- **Your instructions**
In the entries that follow, find the line containing "per citar o" and the line containing "Lót hồ chứa", then retype exactly the lines from the first through the second, pictures excluded.

- **Information supplied**
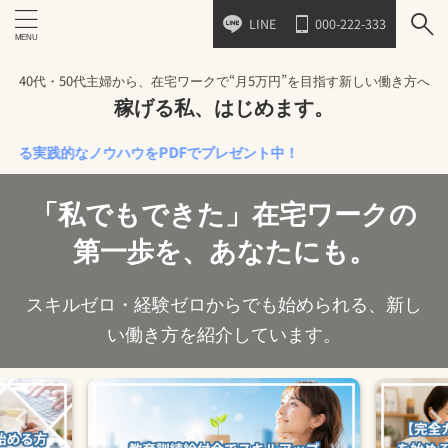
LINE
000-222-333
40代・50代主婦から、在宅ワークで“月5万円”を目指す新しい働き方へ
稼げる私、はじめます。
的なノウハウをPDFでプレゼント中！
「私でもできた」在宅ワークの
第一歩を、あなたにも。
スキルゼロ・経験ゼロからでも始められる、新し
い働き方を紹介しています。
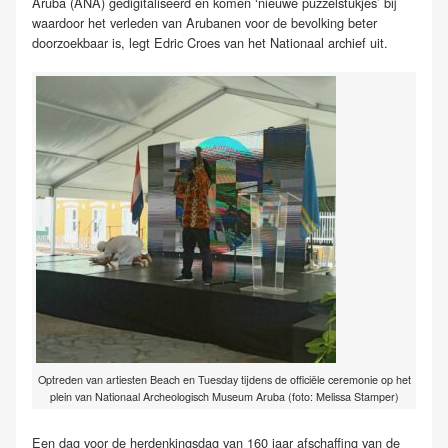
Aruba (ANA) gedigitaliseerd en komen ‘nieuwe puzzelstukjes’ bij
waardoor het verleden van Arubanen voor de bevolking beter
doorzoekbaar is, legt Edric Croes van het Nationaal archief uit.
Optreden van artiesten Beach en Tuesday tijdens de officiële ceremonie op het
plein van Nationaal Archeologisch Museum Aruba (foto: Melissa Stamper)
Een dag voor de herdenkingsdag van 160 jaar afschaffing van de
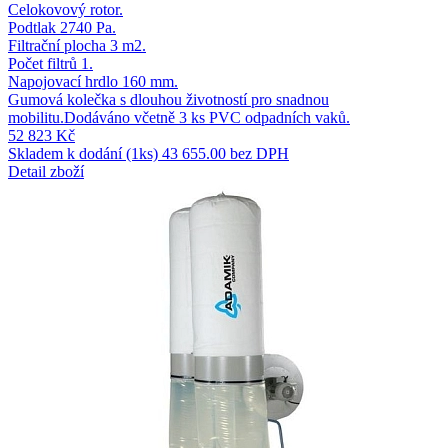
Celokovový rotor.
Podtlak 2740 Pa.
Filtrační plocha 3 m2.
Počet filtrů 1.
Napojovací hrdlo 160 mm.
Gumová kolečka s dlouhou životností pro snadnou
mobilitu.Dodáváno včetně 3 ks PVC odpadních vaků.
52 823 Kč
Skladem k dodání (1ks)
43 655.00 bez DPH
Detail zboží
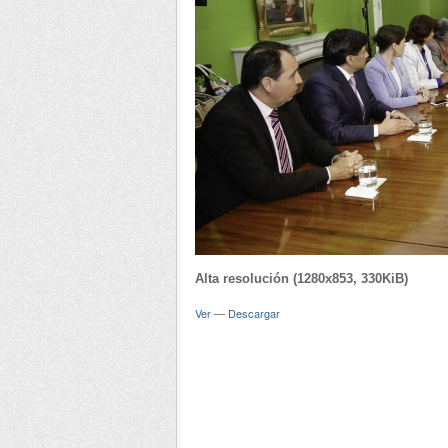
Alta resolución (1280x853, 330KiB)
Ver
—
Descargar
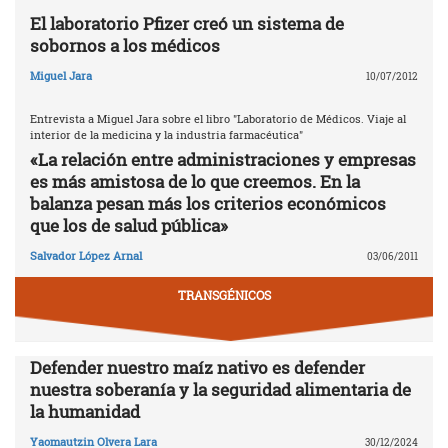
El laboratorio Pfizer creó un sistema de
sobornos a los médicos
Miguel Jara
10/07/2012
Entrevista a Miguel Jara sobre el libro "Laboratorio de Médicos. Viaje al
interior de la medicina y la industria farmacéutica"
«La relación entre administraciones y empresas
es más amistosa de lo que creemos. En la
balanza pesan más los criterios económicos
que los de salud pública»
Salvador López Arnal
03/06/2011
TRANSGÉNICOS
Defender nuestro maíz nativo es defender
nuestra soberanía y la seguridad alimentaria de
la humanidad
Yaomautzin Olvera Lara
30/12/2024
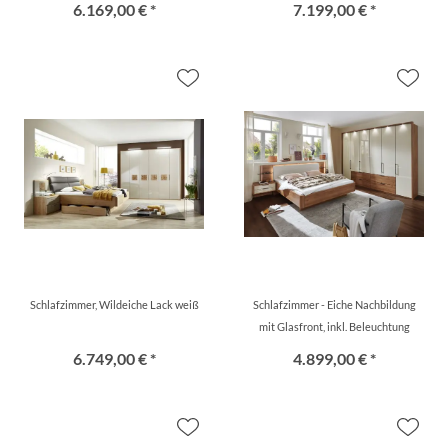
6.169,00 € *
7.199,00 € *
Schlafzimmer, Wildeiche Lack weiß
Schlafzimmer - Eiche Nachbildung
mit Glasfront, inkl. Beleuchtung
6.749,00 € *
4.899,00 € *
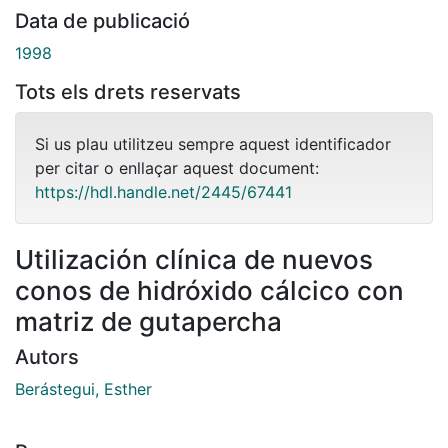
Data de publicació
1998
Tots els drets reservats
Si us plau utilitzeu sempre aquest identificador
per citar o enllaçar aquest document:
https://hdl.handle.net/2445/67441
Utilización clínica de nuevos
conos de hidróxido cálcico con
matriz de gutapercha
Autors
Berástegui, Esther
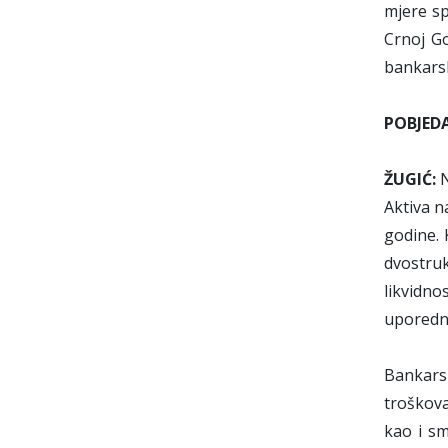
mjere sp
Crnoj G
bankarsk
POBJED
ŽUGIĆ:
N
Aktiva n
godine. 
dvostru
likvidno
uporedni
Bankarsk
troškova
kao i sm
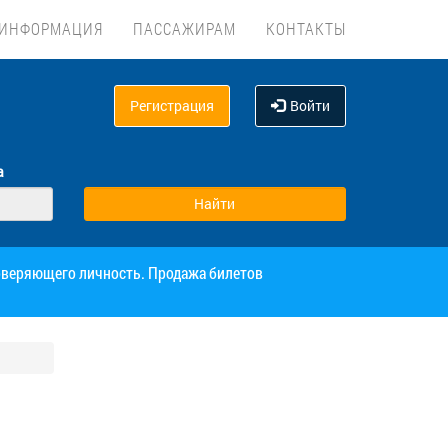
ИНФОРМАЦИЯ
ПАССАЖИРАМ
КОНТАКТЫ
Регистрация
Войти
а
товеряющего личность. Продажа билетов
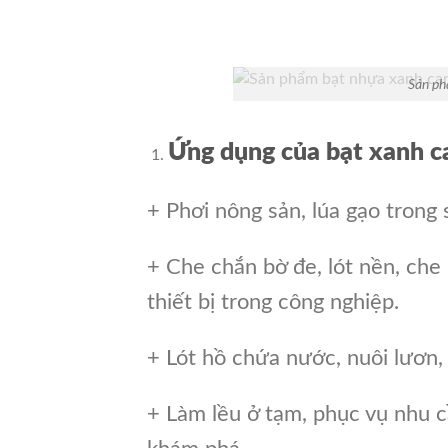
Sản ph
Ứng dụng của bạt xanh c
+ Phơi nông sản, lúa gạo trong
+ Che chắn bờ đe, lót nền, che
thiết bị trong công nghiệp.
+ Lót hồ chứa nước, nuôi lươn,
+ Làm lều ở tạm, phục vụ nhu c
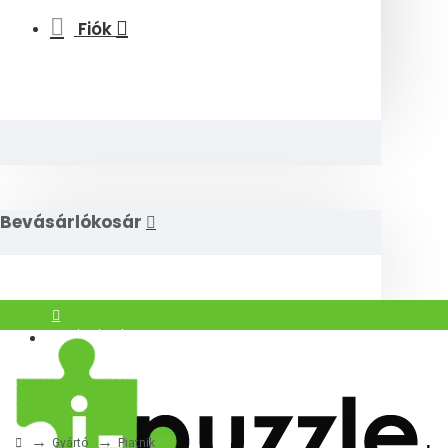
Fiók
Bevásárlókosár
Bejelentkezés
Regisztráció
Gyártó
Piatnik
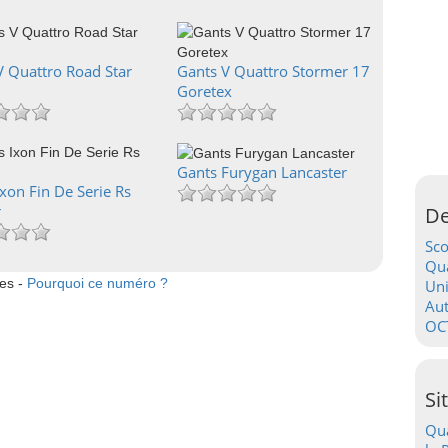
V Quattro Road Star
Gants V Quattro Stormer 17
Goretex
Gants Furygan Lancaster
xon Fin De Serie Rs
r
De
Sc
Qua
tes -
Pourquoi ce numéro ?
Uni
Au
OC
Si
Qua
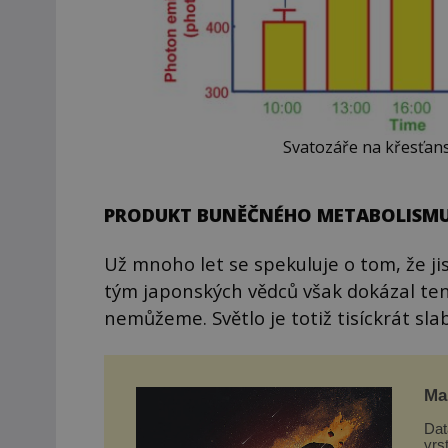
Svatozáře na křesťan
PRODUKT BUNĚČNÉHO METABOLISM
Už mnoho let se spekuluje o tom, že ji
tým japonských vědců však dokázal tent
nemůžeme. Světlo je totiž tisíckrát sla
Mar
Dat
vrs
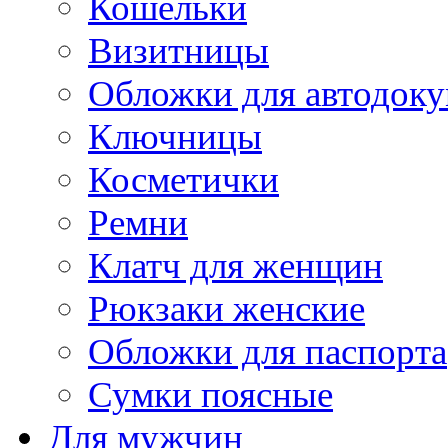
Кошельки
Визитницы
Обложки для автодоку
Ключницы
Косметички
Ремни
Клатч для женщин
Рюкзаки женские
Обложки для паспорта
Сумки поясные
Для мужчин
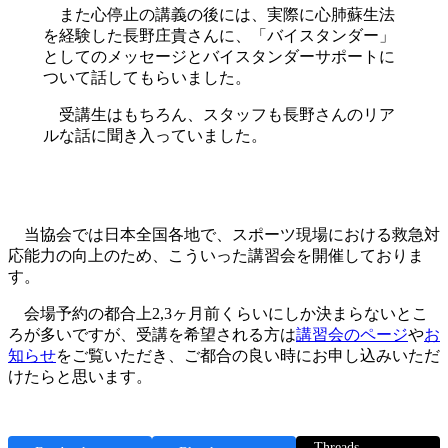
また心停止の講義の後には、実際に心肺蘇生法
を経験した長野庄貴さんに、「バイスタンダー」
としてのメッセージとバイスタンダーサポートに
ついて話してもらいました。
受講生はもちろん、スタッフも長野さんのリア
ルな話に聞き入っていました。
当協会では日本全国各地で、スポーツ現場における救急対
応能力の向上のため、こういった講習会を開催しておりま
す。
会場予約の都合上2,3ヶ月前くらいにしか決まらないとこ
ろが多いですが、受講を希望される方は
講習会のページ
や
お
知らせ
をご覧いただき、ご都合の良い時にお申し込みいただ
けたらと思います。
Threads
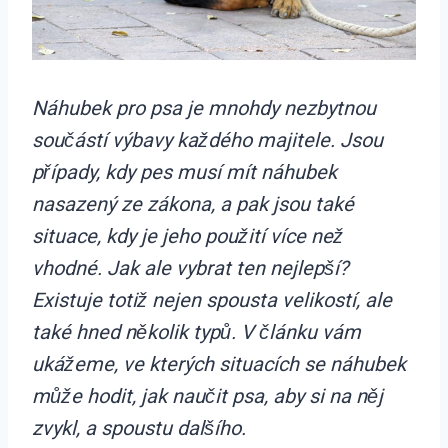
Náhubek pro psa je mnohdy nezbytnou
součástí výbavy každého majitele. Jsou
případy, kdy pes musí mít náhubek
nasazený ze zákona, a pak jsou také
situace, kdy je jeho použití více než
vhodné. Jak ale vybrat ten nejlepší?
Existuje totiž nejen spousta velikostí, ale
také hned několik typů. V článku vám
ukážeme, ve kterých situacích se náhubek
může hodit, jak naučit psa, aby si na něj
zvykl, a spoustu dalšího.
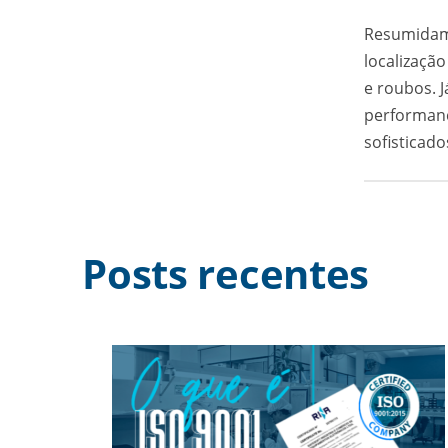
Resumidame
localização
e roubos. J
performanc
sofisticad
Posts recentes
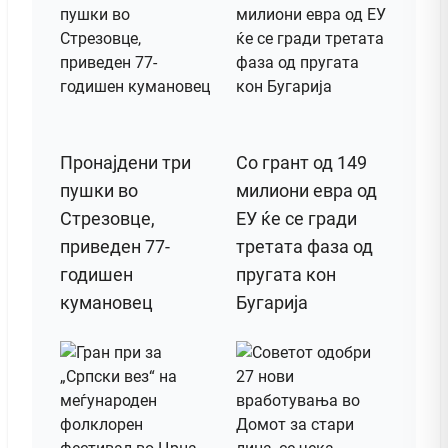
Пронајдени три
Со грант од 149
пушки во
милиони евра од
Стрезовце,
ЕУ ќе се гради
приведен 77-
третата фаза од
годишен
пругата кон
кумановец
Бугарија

- **Solution below**
per citar o enllaçar aquest document:
https://hdl.handle.net/2445/67441
Utilización clínica de nuevos
conos de hidróxido cálcico con
matriz de gutapercha
Autors
Berástegui, Esther
mjere sp
Crnoj G
bankarsk
POBJED
ŽUGIĆ:
N
Aktiva n
godine. 
dvostru
likvidno
uporedni
Bankarsk
troškova
kao i sm
ИНФОРМАЦИЯ
ПАССАЖИРАМ
КОНТАКТЫ
Регистрация
Войти
а
товеряющего личность. Продажа билетов
Sản ph
Ứng dụng của bạt xanh c
+ Phơi nông sản, lúa gạo trong
+ Che chắn bờ đe, lót nền, che
thiết bị trong công nghiệp.
+ Lót hồ chứa nước, nuôi lươn,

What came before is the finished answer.